--- Provided entries ---
- - - - - - -
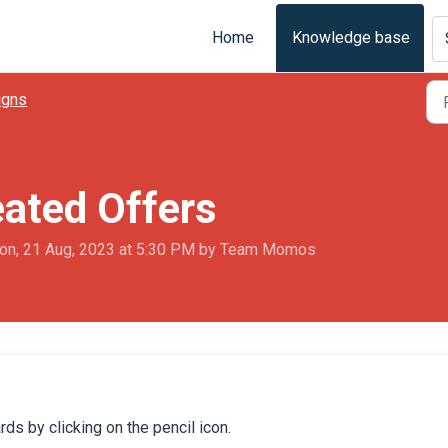
Home
Knowledge base
igns
eated Offers
on, 21 Aug, 2023 at 5:30 PM by Team Momos
ds by clicking on the pencil icon.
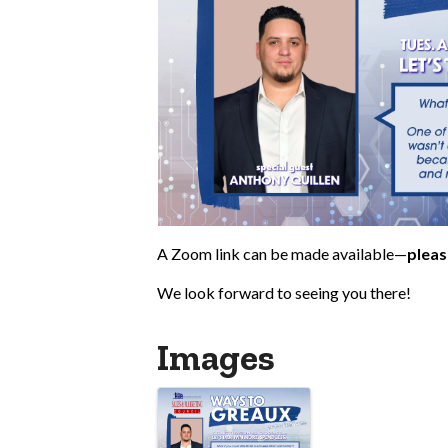
A Zoom link can be made available—
pleas
We look forward to seeing you there!
Images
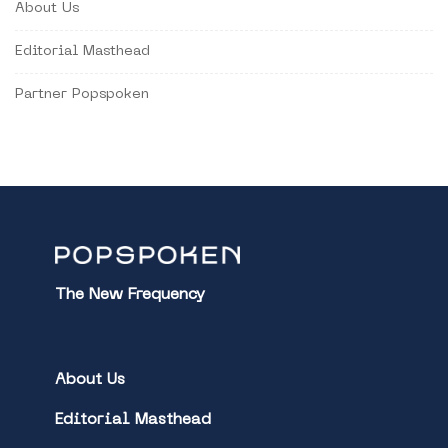
About Us
Editorial Masthead
Partner Popspoken
The New Frequency
About Us
Editorial Masthead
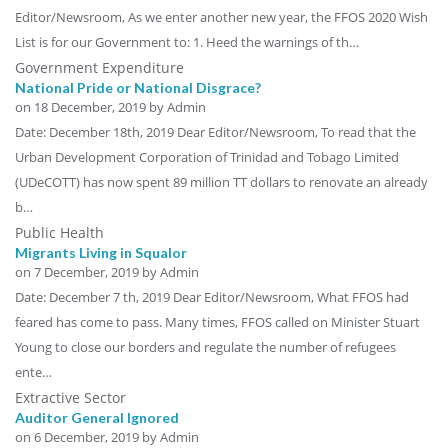
Editor/Newsroom, As we enter another new year, the FFOS 2020 Wish
List is for our Government to: 1. Heed the warnings of th…
Government Expenditure
National Pride or National Disgrace?
on
18 December, 2019
by Admin
Date: December 18th, 2019 Dear Editor/Newsroom, To read that the
Urban Development Corporation of Trinidad and Tobago Limited
(UDeCOTT) has now spent 89 million TT dollars to renovate an already
b…
Public Health
Migrants Living in Squalor
on
7 December, 2019
by Admin
Date: December 7 th, 2019 Dear Editor/Newsroom, What FFOS had
feared has come to pass. Many times, FFOS called on Minister Stuart
Young to close our borders and regulate the number of refugees
ente…
Extractive Sector
Auditor General Ignored
on
6 December, 2019
by Admin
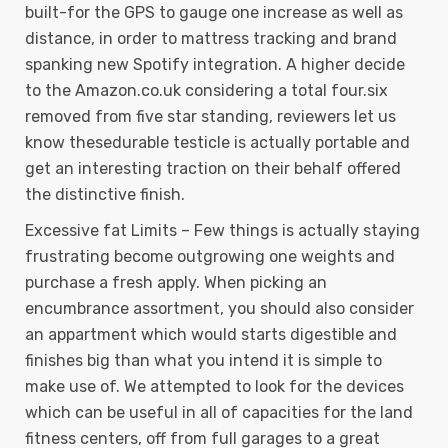
built-for the GPS to gauge one increase as well as
distance, in order to mattress tracking and brand
spanking new Spotify integration. A higher decide
to the Amazon.co.uk considering a total four.six
removed from five star standing, reviewers let us
know thesedurable testicle is actually portable and
get an interesting traction on their behalf offered
the distinctive finish.
Excessive fat Limits – Few things is actually staying
frustrating become outgrowing one weights and
purchase a fresh apply. When picking an
encumbrance assortment, you should also consider
an appartment which would starts digestible and
finishes big than what you intend it is simple to
make use of. We attempted to look for the devices
which can be useful in all of capacities for the land
fitness centers, off from full garages to a great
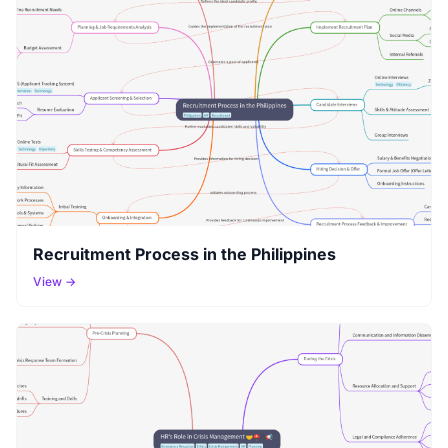
Recruitment Process in the Philippines
View →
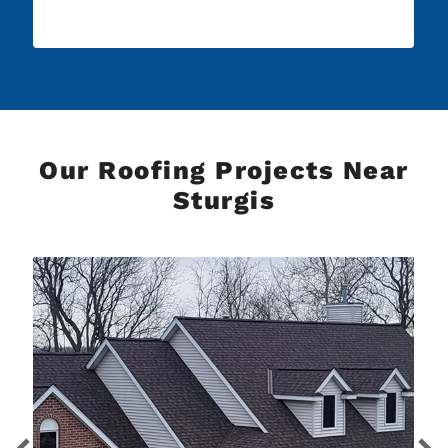
Our Roofing Projects Near
Sturgis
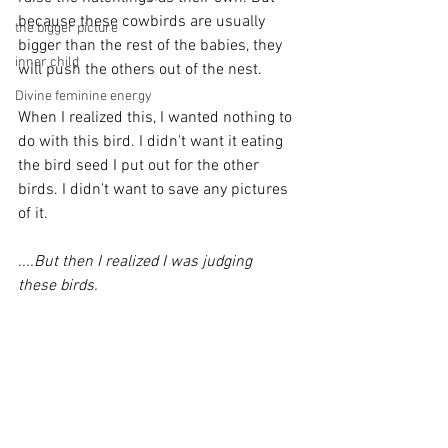
because these cowbirds are usually 
the bigger picture
bigger than the rest of the babies, they 
inner child
will push the others out of the nest. 
Divine feminine energy
When I realized this, I wanted nothing to 
do with this bird. I didn't want it eating 
the bird seed I put out for the other 
birds. I didn't want to save any pictures 
of it.
....But then I realized I was judging 
these birds.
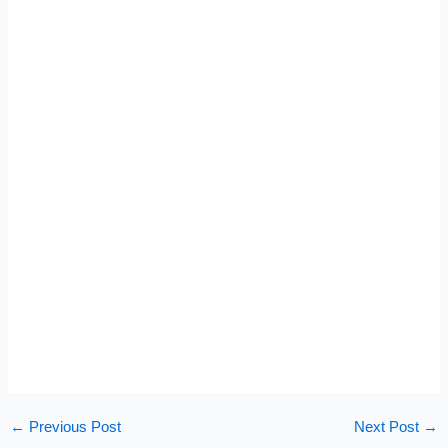
←
Previous Post
Next Post
→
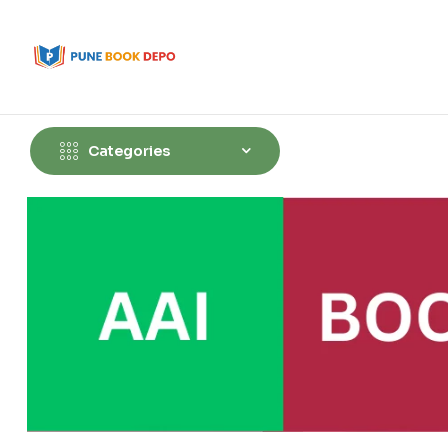
Categories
- - - - - - -
--- Task details ---
Using the listing above, list every line in which the string "When" occurs.

--- Output of the task ---
purchase a fresh apply. When picking an
When I realized this, I wanted nothing to 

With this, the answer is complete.